Former Bush chief of staff to head business lobby

Former George W. Bush White House chief of staff will head the Business Roundtable, an association of CEOs formed to lobby in Washington, the group announced Wednesday.

Joshua Bolten will work with JPMorgan Chase CEO Jamie Dimon, who is beginning a two-year term as chairman of the group. The move places a Republican and Wall Street insider atop the lobby to begin the Trump era.

In a statement, Dimon said that Bolten “is the right choice at the right time to lead Business Roundtable to drive economic growth and opportunity,” citing his experience at the “highest levels” of government and the private sector.

Bolten will replace outgoing CEO John Engler, the former governor of Michigan.

Bolten served as Bush’s chief of staff from 2006 to 2009, and before that he was the director of the Office of Management and Budget, having started out the administration as a deputy chief of staff.

Before joining Bush’s political team, Bolten worked for Goldman Sachs in London.

In a statement, Bolten said that it was a “particular privilege to be joining Business Roundtable at this time of rapid change and great promise for U.S. economic policy.”

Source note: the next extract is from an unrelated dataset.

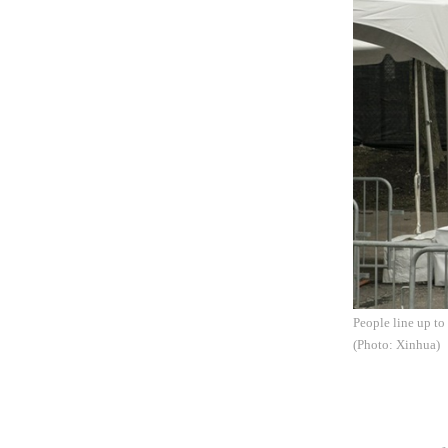
People line up to
(Photo: Xinhua)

With President-elect Trump and a Republican-led Congress, the Business Roundtable has better odds of achieving some of its top goals, such as corporate tax reform. Some of Trump’s populist platform planks, however, such as renegotiating trade deals and imposing tariffs on U.S. companies moving jobs abroad, run counter to the CEOs’ preferences. The group lobbied hard for the Trans-Pacific Partnership, the Obama-negotiated Pacific-nation trade deal that died with Trump’s election.